::: Records supplied
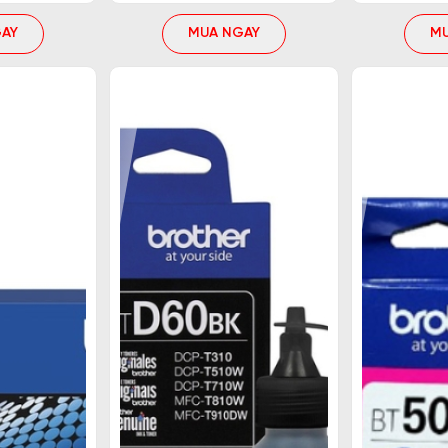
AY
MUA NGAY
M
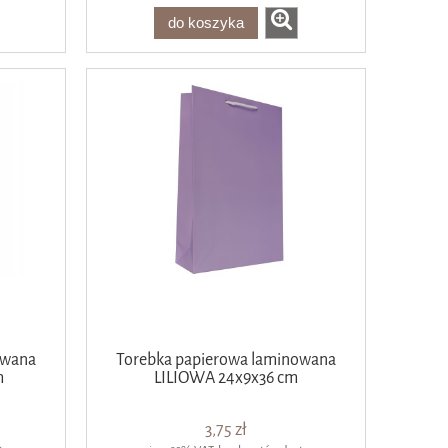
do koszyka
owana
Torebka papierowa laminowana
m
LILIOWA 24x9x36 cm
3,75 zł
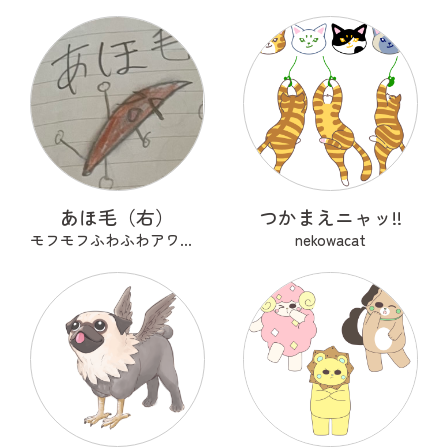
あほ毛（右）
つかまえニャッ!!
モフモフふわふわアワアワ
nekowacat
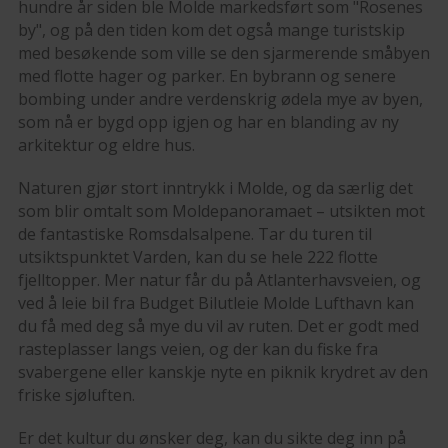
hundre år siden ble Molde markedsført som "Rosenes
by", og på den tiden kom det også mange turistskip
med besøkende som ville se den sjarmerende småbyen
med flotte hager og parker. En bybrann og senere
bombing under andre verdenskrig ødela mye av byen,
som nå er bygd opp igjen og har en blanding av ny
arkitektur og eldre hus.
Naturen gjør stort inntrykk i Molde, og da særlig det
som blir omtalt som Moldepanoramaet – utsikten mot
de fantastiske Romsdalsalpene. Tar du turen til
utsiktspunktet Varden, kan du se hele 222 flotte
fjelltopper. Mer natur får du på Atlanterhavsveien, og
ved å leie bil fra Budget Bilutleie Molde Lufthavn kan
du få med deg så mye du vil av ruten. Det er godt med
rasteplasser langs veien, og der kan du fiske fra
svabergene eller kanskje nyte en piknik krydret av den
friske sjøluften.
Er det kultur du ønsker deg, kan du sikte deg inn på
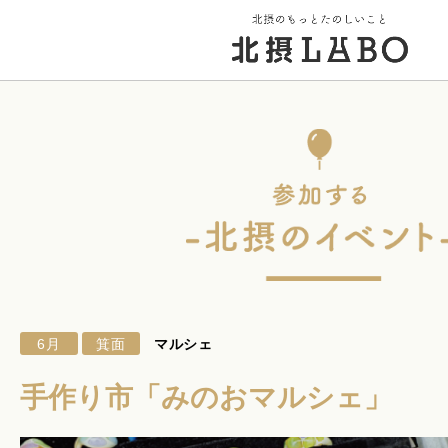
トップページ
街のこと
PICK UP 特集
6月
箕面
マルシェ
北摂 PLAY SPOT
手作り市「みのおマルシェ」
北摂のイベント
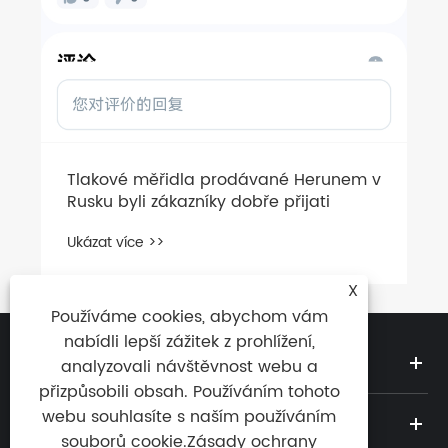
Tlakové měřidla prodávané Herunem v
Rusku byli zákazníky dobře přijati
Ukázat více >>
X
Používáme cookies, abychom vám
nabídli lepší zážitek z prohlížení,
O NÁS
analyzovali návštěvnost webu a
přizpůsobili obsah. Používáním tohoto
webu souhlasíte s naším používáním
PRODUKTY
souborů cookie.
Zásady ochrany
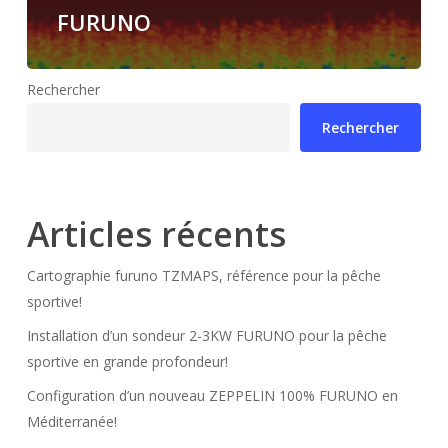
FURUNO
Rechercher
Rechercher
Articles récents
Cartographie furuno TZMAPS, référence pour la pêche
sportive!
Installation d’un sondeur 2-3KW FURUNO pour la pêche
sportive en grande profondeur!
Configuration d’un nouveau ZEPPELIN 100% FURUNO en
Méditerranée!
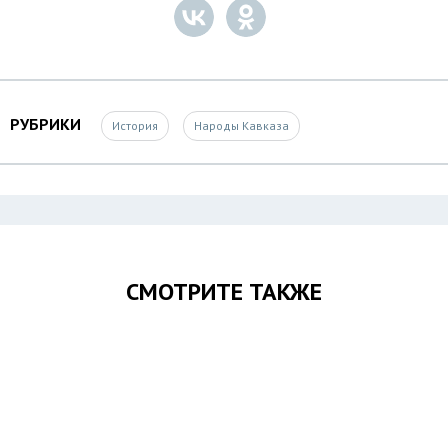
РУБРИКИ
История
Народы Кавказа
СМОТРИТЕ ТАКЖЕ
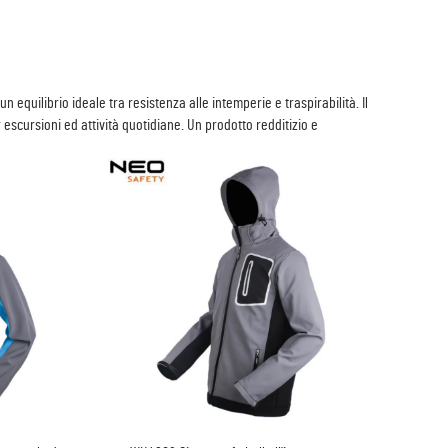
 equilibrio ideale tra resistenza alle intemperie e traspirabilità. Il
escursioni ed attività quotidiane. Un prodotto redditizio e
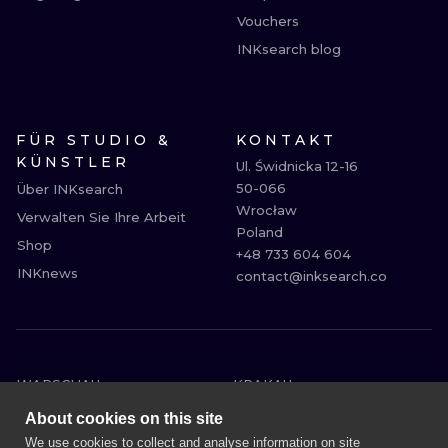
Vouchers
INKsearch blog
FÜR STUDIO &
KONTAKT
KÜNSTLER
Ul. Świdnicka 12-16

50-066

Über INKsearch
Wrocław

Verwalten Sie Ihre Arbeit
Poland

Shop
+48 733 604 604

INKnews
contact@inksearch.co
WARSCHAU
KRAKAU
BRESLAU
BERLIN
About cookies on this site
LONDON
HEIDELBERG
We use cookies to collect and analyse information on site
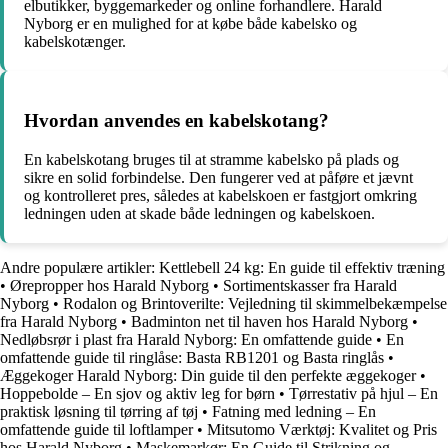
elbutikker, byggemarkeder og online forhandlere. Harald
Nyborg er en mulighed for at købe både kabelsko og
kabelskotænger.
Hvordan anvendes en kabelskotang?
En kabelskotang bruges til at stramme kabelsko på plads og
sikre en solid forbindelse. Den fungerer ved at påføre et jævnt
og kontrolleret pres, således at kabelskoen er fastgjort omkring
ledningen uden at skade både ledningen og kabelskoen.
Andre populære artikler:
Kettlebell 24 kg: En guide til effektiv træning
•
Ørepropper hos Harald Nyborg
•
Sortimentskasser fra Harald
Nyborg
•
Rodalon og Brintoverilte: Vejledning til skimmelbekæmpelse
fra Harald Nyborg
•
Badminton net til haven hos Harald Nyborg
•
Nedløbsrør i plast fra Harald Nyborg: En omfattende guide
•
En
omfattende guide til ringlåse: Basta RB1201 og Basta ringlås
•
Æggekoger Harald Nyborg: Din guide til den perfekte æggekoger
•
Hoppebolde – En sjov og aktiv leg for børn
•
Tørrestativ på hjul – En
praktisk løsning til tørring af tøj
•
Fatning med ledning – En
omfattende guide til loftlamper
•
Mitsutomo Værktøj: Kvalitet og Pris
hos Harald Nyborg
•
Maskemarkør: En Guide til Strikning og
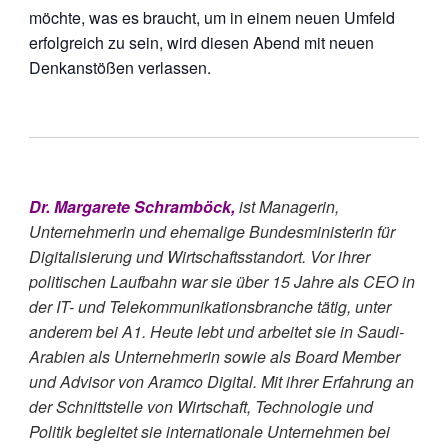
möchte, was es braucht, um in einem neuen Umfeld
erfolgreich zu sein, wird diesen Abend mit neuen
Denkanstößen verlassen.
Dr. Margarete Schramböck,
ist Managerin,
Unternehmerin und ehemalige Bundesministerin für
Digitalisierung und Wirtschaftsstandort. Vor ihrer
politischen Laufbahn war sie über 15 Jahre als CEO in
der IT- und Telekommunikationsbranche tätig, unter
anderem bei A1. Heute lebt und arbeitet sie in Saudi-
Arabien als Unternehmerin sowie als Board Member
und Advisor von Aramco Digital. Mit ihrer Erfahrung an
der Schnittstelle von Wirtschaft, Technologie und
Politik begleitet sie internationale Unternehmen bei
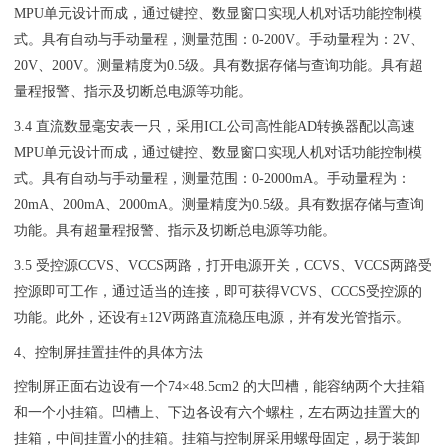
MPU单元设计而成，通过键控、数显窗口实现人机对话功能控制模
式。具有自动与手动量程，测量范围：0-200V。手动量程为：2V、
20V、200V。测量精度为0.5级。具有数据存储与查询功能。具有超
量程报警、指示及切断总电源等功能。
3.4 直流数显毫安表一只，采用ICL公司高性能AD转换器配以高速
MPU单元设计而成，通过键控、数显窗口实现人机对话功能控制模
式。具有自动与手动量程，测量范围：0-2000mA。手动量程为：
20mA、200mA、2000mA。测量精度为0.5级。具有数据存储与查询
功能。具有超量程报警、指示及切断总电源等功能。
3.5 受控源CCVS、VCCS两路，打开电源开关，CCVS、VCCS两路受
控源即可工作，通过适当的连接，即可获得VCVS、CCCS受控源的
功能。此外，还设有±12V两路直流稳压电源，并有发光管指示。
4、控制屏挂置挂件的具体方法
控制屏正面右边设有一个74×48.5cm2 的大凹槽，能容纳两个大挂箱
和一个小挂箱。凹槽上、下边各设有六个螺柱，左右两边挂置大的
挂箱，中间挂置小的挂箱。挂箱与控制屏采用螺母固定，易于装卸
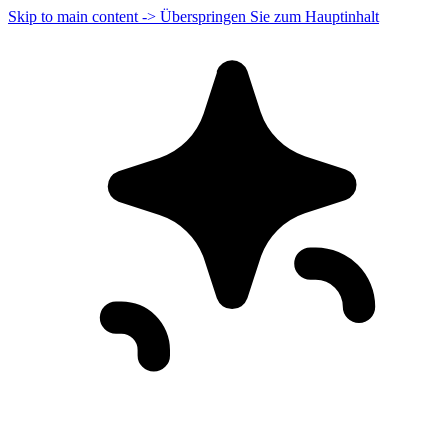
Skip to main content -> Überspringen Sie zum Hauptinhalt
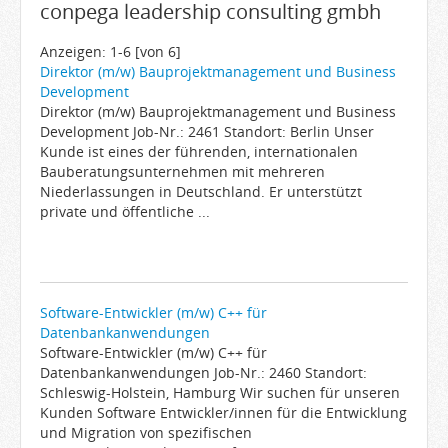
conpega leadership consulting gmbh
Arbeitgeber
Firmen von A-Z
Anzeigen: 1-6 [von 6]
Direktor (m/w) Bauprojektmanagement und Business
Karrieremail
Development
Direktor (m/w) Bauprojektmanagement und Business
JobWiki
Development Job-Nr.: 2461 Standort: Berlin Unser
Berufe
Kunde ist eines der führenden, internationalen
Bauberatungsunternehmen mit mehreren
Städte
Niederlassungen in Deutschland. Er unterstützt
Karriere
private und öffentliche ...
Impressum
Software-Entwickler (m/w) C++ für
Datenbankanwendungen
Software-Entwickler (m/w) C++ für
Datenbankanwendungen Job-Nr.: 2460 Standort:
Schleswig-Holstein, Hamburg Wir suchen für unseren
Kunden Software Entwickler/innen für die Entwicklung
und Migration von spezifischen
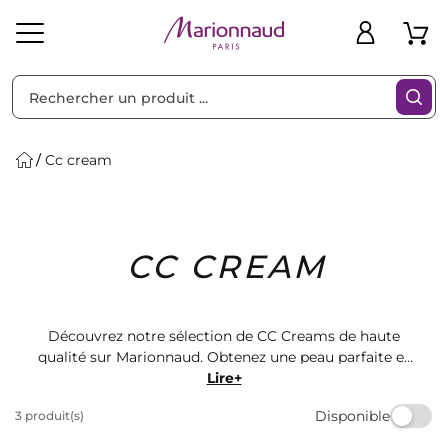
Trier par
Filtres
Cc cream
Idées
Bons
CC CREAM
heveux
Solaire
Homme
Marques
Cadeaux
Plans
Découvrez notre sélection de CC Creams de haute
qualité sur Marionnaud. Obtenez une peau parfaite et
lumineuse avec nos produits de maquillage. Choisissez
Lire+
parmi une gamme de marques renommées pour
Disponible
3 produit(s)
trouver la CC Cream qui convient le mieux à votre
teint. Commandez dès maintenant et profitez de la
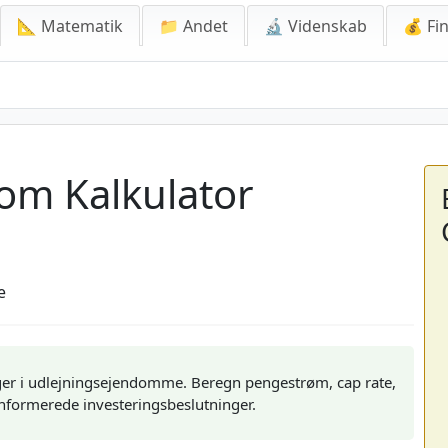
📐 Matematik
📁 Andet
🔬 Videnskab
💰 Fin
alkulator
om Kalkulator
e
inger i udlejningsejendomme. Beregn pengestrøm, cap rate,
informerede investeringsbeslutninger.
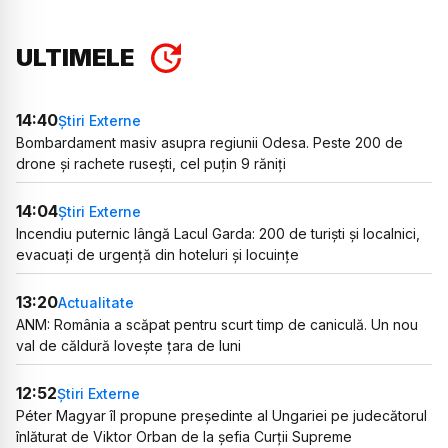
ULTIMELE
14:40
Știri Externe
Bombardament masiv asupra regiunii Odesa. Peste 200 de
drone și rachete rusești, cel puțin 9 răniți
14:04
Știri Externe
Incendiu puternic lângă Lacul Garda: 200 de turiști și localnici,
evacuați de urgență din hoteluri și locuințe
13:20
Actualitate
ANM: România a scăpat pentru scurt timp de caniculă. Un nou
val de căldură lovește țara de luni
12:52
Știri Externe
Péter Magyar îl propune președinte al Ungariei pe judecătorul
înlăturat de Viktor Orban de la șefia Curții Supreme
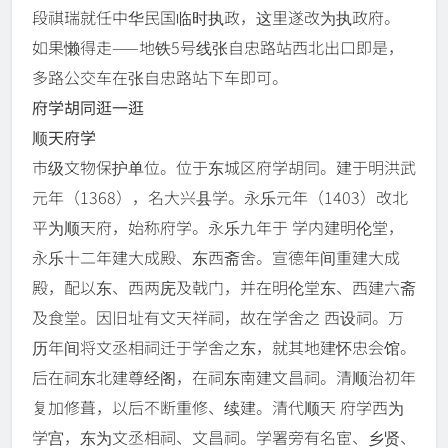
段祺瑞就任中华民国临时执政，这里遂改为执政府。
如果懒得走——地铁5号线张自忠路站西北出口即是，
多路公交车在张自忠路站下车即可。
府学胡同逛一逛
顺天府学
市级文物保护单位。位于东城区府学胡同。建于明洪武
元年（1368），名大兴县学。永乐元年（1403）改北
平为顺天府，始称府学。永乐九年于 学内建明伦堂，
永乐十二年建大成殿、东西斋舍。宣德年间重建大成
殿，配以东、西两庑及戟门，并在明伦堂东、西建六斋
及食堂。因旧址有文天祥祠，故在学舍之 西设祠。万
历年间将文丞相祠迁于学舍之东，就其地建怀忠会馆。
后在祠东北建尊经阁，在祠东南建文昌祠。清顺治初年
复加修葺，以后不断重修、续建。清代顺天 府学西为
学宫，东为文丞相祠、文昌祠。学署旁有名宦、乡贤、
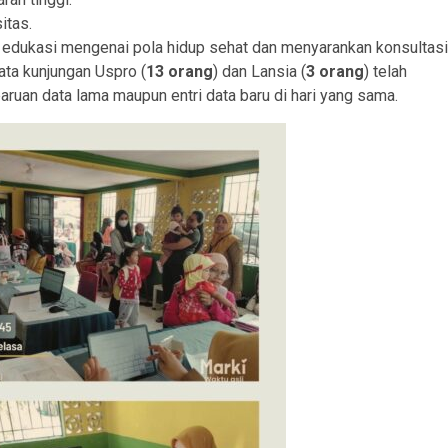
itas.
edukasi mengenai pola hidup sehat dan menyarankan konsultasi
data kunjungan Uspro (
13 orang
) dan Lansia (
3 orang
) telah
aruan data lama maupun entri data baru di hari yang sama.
::::::
- Exercise description -
Here the lines from the one containing "如果懒得走——地铁5号线张自忠路站西北出口即是，" through the end of the material are to be copied exactly, with the pictures omitted.

- Final answer -
如果懒得走——地铁5号线张自忠路站西北出口即是，
多路公交车在张自忠路站下车即可。
府学胡同逛一逛
顺天府学
市级文物保护单位。位于东城区府学胡同。建于明洪武
元年（1368），名大兴县学。永乐元年（1403）改北
平为顺天府，始称府学。永乐九年于 学内建明伦堂，
永乐十二年建大成殿、东西斋舍。宣德年间重建大成
殿，配以东、西两庑及戟门，并在明伦堂东、西建六斋
及食堂。因旧址有文天祥祠，故在学舍之 西设祠。万
历年间将文丞相祠迁于学舍之东，就其地建怀忠会馆。
后在祠东北建尊经阁，在祠东南建文昌祠。清顺治初年
复加修葺，以后不断重修、续建。清代顺天 府学西为
学宫，东为文丞相祠、文昌祠。学署旁有名宦、乡贤、
itas.
edukasi mengenai pola hidup sehat dan menyarankan konsultasi
data kunjungan Uspro (
13 orang
) dan Lansia (
3 orang
) telah
aruan data lama maupun entri data baru di hari yang sama.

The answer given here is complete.